▸ **Problem statement**
Your copy should match the entries below exactly, apart from the images.

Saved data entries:
----------------------------------------
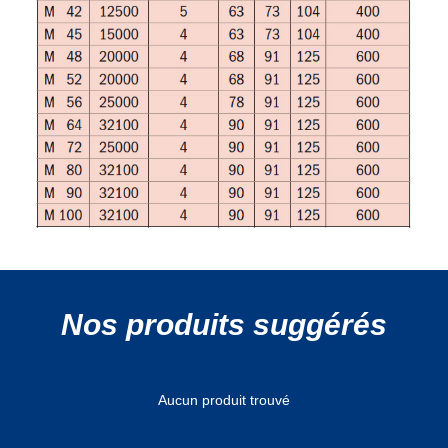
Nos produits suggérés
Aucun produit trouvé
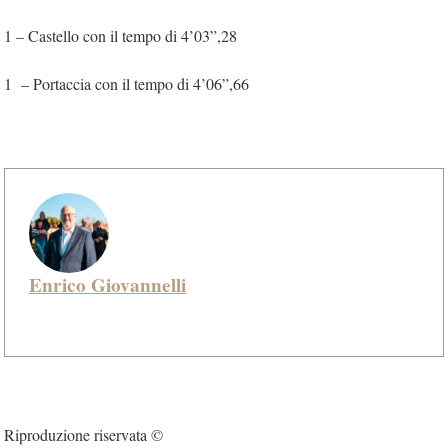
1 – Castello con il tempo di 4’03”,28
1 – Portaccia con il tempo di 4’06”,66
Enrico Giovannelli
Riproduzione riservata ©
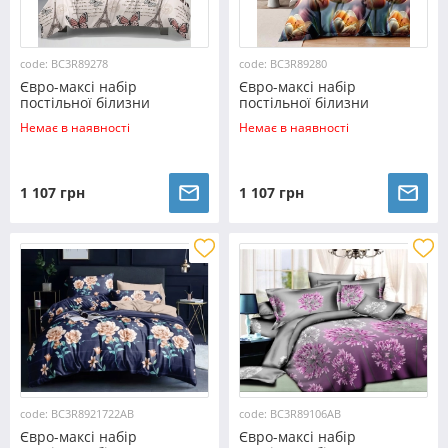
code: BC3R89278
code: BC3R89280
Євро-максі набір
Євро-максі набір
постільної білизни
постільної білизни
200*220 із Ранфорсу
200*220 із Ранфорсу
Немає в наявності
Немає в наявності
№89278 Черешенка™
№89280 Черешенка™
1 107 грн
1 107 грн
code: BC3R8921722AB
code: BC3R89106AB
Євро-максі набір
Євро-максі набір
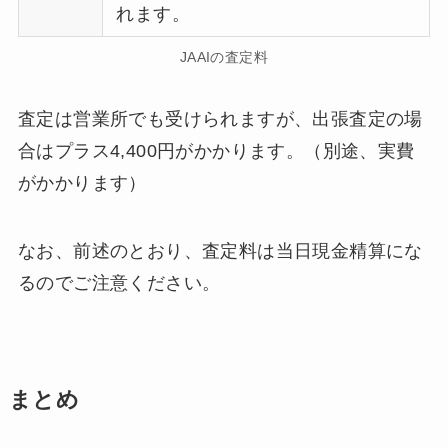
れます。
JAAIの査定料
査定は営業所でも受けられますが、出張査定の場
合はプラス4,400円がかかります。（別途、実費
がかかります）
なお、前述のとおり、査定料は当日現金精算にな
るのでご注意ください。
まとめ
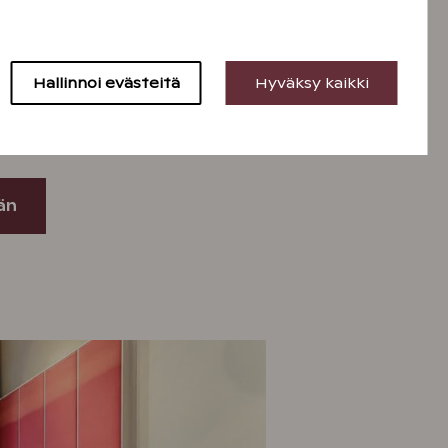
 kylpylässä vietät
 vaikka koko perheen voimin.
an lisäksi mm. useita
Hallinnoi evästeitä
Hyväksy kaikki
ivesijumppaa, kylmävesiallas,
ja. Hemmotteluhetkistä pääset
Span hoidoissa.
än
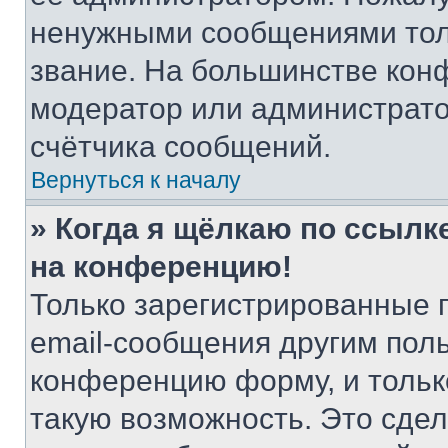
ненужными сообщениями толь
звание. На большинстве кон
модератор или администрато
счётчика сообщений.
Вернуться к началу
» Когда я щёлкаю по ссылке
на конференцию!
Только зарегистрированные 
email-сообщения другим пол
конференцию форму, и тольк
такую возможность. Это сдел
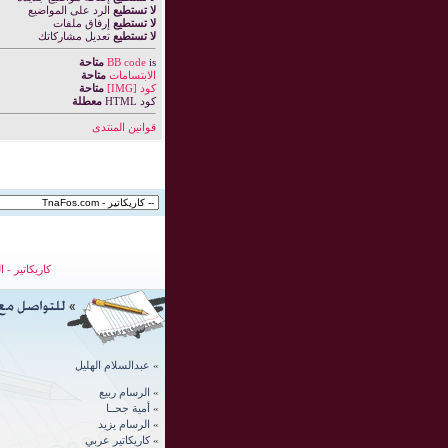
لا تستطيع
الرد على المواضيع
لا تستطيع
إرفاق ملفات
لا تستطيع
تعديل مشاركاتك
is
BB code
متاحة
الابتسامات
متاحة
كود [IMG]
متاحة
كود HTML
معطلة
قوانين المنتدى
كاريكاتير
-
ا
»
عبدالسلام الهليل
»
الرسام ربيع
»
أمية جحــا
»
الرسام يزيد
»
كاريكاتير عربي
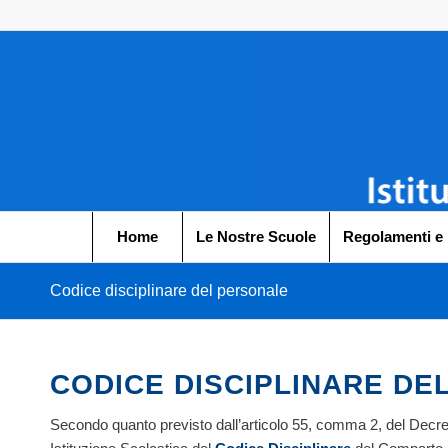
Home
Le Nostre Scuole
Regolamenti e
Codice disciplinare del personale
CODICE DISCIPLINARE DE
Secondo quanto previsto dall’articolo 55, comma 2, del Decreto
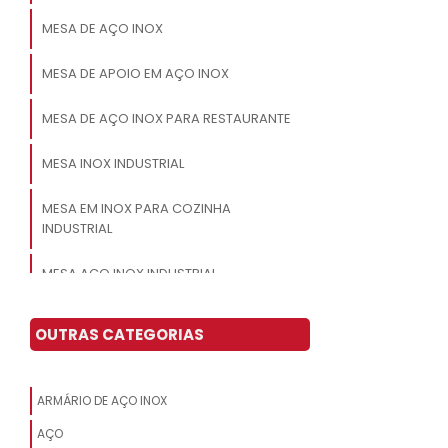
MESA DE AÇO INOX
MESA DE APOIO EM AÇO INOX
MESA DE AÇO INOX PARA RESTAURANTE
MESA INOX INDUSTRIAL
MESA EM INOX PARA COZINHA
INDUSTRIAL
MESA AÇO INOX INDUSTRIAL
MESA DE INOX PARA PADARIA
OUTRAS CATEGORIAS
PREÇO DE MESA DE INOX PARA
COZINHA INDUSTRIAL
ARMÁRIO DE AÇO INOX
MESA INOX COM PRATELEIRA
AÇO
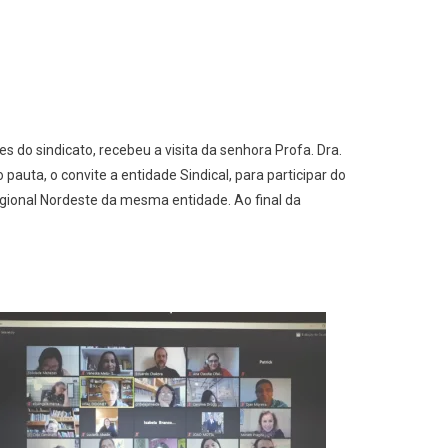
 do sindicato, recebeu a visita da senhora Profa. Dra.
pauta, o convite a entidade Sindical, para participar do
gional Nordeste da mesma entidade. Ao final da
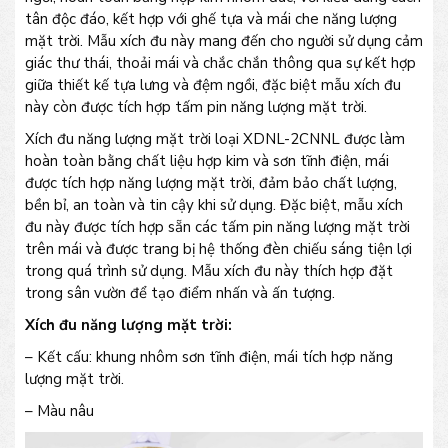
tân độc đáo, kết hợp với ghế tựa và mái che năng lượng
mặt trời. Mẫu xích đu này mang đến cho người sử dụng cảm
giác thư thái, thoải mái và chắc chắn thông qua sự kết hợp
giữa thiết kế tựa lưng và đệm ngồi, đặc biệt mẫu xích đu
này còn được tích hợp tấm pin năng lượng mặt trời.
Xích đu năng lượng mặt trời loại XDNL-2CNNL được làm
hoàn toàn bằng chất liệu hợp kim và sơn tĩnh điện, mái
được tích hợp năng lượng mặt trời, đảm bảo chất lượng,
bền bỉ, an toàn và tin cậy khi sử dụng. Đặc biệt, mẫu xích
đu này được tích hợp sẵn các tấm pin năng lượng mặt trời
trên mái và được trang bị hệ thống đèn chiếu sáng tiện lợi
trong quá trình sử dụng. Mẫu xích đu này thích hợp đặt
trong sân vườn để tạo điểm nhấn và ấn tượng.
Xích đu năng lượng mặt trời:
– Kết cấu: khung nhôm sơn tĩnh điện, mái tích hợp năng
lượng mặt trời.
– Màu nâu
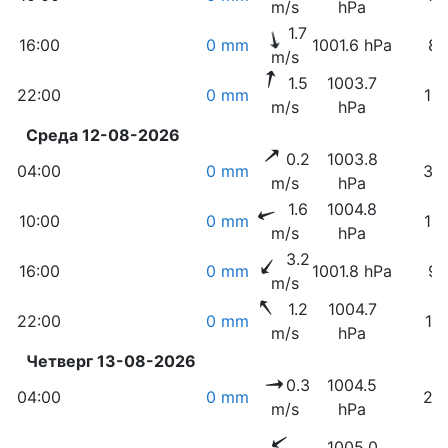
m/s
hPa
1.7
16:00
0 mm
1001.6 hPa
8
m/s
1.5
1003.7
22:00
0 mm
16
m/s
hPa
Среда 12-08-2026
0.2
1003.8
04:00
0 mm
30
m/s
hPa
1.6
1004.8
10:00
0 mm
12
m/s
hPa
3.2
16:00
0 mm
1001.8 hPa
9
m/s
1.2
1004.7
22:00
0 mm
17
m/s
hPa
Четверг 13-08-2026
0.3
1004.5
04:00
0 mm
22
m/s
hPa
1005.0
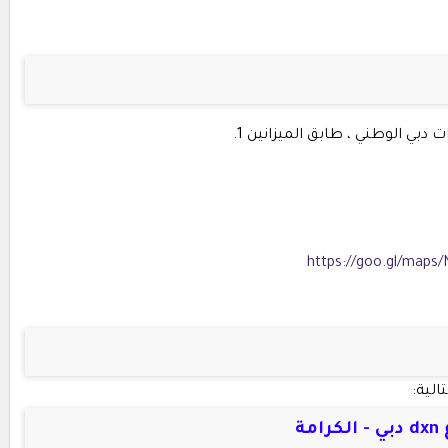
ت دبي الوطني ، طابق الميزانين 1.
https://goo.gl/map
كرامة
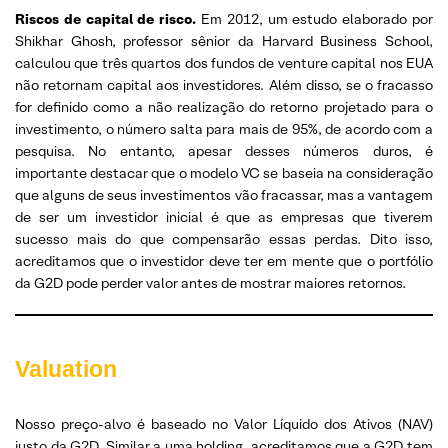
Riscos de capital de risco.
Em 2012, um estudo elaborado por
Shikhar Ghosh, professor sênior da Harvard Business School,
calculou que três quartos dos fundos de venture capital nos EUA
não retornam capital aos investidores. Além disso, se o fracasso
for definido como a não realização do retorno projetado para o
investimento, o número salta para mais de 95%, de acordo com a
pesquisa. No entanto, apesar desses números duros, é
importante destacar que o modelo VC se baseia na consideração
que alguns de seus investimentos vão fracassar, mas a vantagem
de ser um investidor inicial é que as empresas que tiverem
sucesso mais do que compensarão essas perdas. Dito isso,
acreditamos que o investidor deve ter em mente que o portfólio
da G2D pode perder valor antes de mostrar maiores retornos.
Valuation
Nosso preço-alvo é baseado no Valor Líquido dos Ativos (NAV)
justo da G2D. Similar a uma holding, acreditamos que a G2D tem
----------------------------------------
▸ **Result of the exercise**
Nos produits suggérés
Aucun produit trouvé
1 – Castello con il tempo di 4’03”,28
1 – Portaccia con il tempo di 4’06”,66
Enrico Giovannelli
Riproduzione riservata ©
code: BC3R89278
code: BC3R89280
Євро-максі набір
Євро-максі набір
постільної білизни
постільної білизни
200*220 із Ранфорсу
200*220 із Ранфорсу
Немає в наявності
Немає в наявності
№89278 Черешенка™
№89280 Черешенка™
1 107 грн
1 107 грн
code: BC3R8921722AB
code: BC3R89106AB
Євро-максі набір
Євро-максі набір
れます。
JAAIの査定料
査定は営業所でも受けられますが、出張査定の場
合はプラス4,400円がかかります。（別途、実費
がかかります）
なお、前述のとおり、査定料は当日現金精算にな
るのでご注意ください。
まとめ
 kylpylässä vietät
 vaikka koko perheen voimin.
an lisäksi mm. useita
Hallinnoi evästeitä
Hyväksy kaikki
ivesijumppaa, kylmävesiallas,
ja. Hemmotteluhetkistä pääset
Span hoidoissa.
än
ненужными сообщениями толь
звание. На большинстве кон
модератор или администрато
счётчика сообщений.
Вернуться к началу
» Когда я щёлкаю по ссылке
на конференцию!
Только зарегистрированные 
email-сообщения другим пол
конференцию форму, и тольк
такую возможность. Это сдел
لا تستطيع
الرد على المواضيع
لا تستطيع
إرفاق ملفات
لا تستطيع
تعديل مشاركاتك
is
BB code
متاحة
الابتسامات
متاحة
كود [IMG]
متاحة
كود HTML
معطلة
قوانين المنتدى
كاريكاتير
-
ا
»
عبدالسلام الهليل
»
الرسام ربيع
»
أمية جحــا
»
الرسام يزيد
»
كاريكاتير عربي
Home
Le Nostre Scuole
Regolamenti e
Codice disciplinare del personale
CODICE DISCIPLINARE DE
Secondo quanto previsto dall’articolo 55, comma 2, del Decreto
MESA DE AÇO INOX
MESA DE APOIO EM AÇO INOX
MESA DE AÇO INOX PARA RESTAURANTE
MESA INOX INDUSTRIAL
MESA EM INOX PARA COZINHA
INDUSTRIAL
MESA AÇO INOX INDUSTRIAL
MESA DE INOX PARA PADARIA
OUTRAS CATEGORIAS
PREÇO DE MESA DE INOX PARA
COZINHA INDUSTRIAL
ARMÁRIO DE AÇO INOX
MESA INOX COM PRATELEIRA
AÇO
 do sindicato, recebeu a visita da senhora Profa. Dra.
pauta, o convite a entidade Sindical, para participar do
gional Nordeste da mesma entidade. Ao final da
tân độc đáo, kết hợp với ghế tựa và mái che năng lượng
mặt trời. Mẫu xích đu này mang đến cho người sử dụng cảm
giác thư thái, thoải mái và chắc chắn thông qua sự kết hợp
giữa thiết kế tựa lưng và đệm ngồi, đặc biệt mẫu xích đu
này còn được tích hợp tấm pin năng lượng mặt trời.
Xích đu năng lượng mặt trời loại XDNL-2CNNL được làm
hoàn toàn bằng chất liệu hợp kim và sơn tĩnh điện, mái
được tích hợp năng lượng mặt trời, đảm bảo chất lượng,
bền bỉ, an toàn và tin cậy khi sử dụng. Đặc biệt, mẫu xích
đu này được tích hợp sẵn các tấm pin năng lượng mặt trời
trên mái và được trang bị hệ thống đèn chiếu sáng tiện lợi
trong quá trình sử dụng. Mẫu xích đu này thích hợp đặt
trong sân vườn để tạo điểm nhấn và ấn tượng.
Xích đu năng lượng mặt trời:
– Kết cấu: khung nhôm sơn tĩnh điện, mái tích hợp năng
lượng mặt trời.
– Màu nâu
m/s
hPa
1.7
16:00
0 mm
1001.6 hPa
8
m/s
1.5
1003.7
22:00
0 mm
16
m/s
hPa
Среда 12-08-2026
0.2
1003.8
04:00
0 mm
30
m/s
hPa
1.6
1004.8
10:00
0 mm
12
m/s
hPa
3.2
16:00
0 mm
1001.8 hPa
9
m/s
1.2
1004.7
22:00
0 mm
17
m/s
hPa
Четверг 13-08-2026
0.3
1004.5
04:00
0 mm
22
m/s
hPa
1005.0
ت دبي الوطني ، طابق الميزانين 1.
https://goo.gl/map
كرامة
Riscos de capital de risco.
Em 2012, um estudo elaborado por
Shikhar Ghosh, professor sênior da Harvard Business School,
calculou que três quartos dos fundos de venture capital nos EUA
não retornam capital aos investidores. Além disso, se o fracasso
for definido como a não realização do retorno projetado para o
investimento, o número salta para mais de 95%, de acordo com a
pesquisa. No entanto, apesar desses números duros, é
importante destacar que o modelo VC se baseia na consideração
que alguns de seus investimentos vão fracassar, mas a vantagem
de ser um investidor inicial é que as empresas que tiverem
sucesso mais do que compensarão essas perdas. Dito isso,
acreditamos que o investidor deve ter em mente que o portfólio
da G2D pode perder valor antes de mostrar maiores retornos.
Valuation
Nosso preço-alvo é baseado no Valor Líquido dos Ativos (NAV)
justo da G2D. Similar a uma holding, acreditamos que a G2D tem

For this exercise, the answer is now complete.